Wednesday 8 February 2012

NetherMind

NetherMind's four exhibitions between 1991 and 1995 took place during hard times. The economy was terrible in those years. Friends lost their jobs. Some lost their homes. Just two years after the burst of optimism that accompanied the fall of the Berlin Wall, the first Gulf War had been declared. During the winter of 1991 I watched, on my little black and white TV, the nightly images of guided missiles hitting their targets. In the southern hemisphere a hole in the ozone layer was reported to be growing ever larger. Daily there were reminders that there seemed to be no end in sight to the AIDS epidemic.

Visual Art, what I had studied, began to have no taste in my mouth. I was distracted, bored, my attention began to drift as I searched for something more emotionally resonant. Critical theory, which had at one time seemed to explain so much about art, began to explain nothing at all. For a time I was consumed by opera, its artifice being an escape from an unpleasant reality, its high emotional register and stories of tragically wasted youth beginning to make sense to me for the first time. I wanted to feel something and it did the trick.

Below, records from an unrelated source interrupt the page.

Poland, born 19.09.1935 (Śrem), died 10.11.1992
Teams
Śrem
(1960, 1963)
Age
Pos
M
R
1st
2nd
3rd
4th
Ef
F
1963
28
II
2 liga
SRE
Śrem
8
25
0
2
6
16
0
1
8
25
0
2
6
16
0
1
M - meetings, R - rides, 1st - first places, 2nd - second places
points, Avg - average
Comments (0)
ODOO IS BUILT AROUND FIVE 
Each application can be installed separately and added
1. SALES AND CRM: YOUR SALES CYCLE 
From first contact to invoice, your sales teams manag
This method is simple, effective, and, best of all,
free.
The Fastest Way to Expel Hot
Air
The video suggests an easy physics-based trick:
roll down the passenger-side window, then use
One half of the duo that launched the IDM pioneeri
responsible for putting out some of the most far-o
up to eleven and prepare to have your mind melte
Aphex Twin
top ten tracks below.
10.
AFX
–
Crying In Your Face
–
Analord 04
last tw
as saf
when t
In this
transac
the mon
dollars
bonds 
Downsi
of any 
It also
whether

In 1993 I saw my first NetherMind exhibition. I remember the entrance down the narrow old staircase to the basement of the Liberty Street building, the low lighting, the warren of connecting rooms and the trepidation followed by surprise around each dark corner. Today with site-specific extravaganzas like Nuit Blanche it's easy to forget how much artists and audiences used to rely on the convention of the empty white gallery space as a frame for artwork. When one stepped across the threshold into the white space, one's senses became heightened and the entire visible field was understood as meaningful. But the “white cubes” also began to signify sterility, preciousness and a predictable convention. NetherMind made no effort to emulate the cube or “tart up” the rough, warehouse basement with a coat of paint. They embraced the gloom.

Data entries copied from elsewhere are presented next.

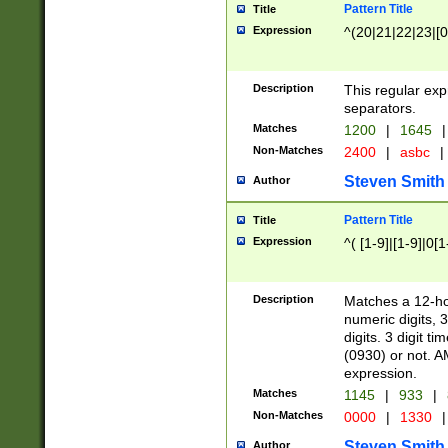
Pattern Title
Title
Expression
^(20|21|22|23|[0
Description
This regular exp
separators.
Matches
1200
|
1645
|
Non-Matches
2400
|
asbc
|
Steven Smith
Author
Pattern Title
Title
Expression
^( [1-9]|[1-9]|0[
Description
Matches a 12-ho
numeric digits, 
digits. 3 digit t
(0930) or not. A
expression.
Matches
1145
|
933
|
Non-Matches
0000
|
1330
|
Steven Smith
Author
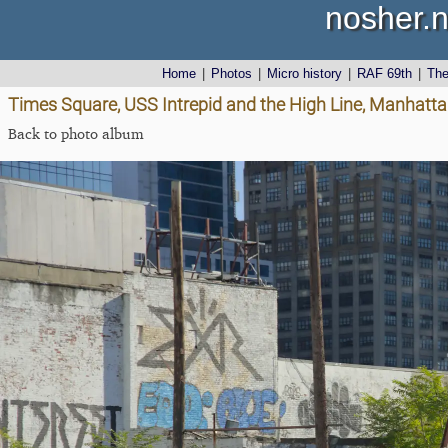
nosher.n
Home
|
Photos
|
Micro history
|
RAF 69th
|
Th
Times Square, USS Intrepid and the High Line, Manhatta
Back to photo album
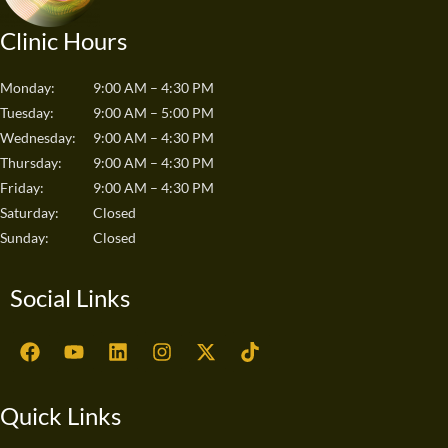
Clinic Hours
Monday:
9:00 AM – 4:30 PM
Tuesday:
9:00 AM – 5:00 PM
Wednesday:
9:00 AM – 4:30 PM
Thursday:
9:00 AM – 4:30 PM
Friday:
9:00 AM – 4:30 PM
Saturday:
Closed
Sunday:
Closed
Social Links
F
Y
L
I
X
T
a
o
i
n
-
i
c
u
n
s
t
k
e
t
k
t
w
t
Quick Links
b
u
e
a
i
o
o
b
d
g
t
k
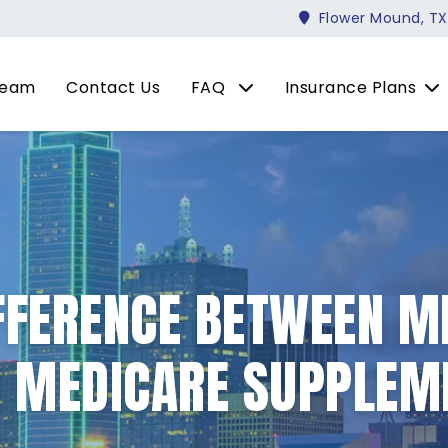
Flower Mound, TX
Team
Contact Us
FAQ
Insurance Plans
IFFERENCE BETWEEN M
D MEDICARE SUPPLEM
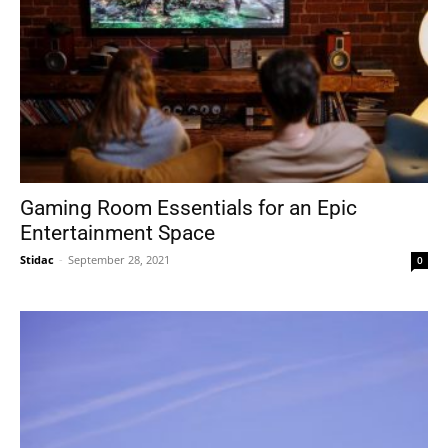
Gaming Room Essentials for an Epic
Entertainment Space
Stidac
-
September 28, 2021
0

Some would call it making a virtue out of a necessity, and it was that too. Nobody was opening a new commercial gallery in Toronto in those days and the major contemporary art galleries – Isaacs, Carmen Lamanna and S.L. Simpson – galleries that had historically supported new art in Toronto, were closing or thinking about it. For artists relatively fresh out of school it was pretty much a question of do-it-yourself: form an artists' collective, rent a space, install a show and print the invitations.

Canadian art of the 1990s was dominated by artist collectives. Artists gathered into groups loosely defined by the art schools they had attended or their perceived shared interests. In 1990 Lyla Rye and John Dickson, both recent graduates of the York University Fine Art program, began to talk about forming a collective. Among those that they invited to participate was fellow York alumnus Max (Larry) Streicher. They invited Tom Dean and Reinhard Reitzenstein, established artists, who been active and exhibiting work since the 1970s. Other core members of the 1989/90 graduating cohort were Greg Hefford (joined 1992) and Mary Catherine Newcomb (joined 1993) from York, and Catherine Heard, from the Ontario College of Art and Design (joined 1993).1

What united these artists was a sculptural sensibility that engaged the emotions. The art in NetherMind exhibitions had punch – you felt it directly, in the pit of your stomach. There developed a carnival sideshow character to the exhibitions, as though the viewers were being invited to step up and explore their own morbid curiosities, their fears, their secret delights. These exhibitions caused sensations – they were sensations. They caused me to feel things and to reflect on my own reactions. What did I feel? Why did I feel this? Why did I react this way?

The NetherMind exhibitions and the subsequent careers of the members of the collective changed my expectations of what an exhibition of art could or should be. They helped me make it through a dark patch. I can't imagine Canadian art without them.

Gordon Hatt, 2012

Image: Foreground: Mary Catherine Newcomb, Osiris' Advance (10,000 Soldiers), wheat.wood, string, Background: Max Streicher and Garnet Willis, Tree Organ, tyvek, fan, computer keyboard, in NetherMind: Mirabilia (things that cause us to wonder), St. Anne's Church, Toronto, October 14 - 20, 2012. 



1. Other artists exhibiting with NetherMind were Miki McCarty (1991-93), Carl Skelton (1993), Anastasia Tzekas (1991-92), Manrico Venere (1991).